* [Problem requirements]:
Copy the listing exactly as given. Omit every picture.

(Supplied material Opens)

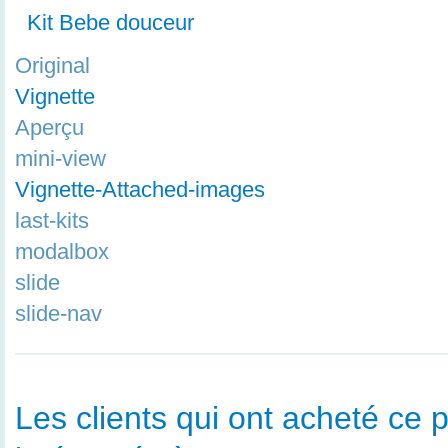
Kit Bebe douceur
Original
Vignette
Aperçu
mini-view
Vignette-Attached-images
last-kits
modalbox
slide
slide-nav
Les clients qui ont acheté ce p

(Supplied material Closes)

* [Task answer]:
Kit Bebe douceur
Original
Vignette
Aperçu
mini-view
Vignette-Attached-images
last-kits
modalbox
slide
slide-nav
Les clients qui ont acheté ce p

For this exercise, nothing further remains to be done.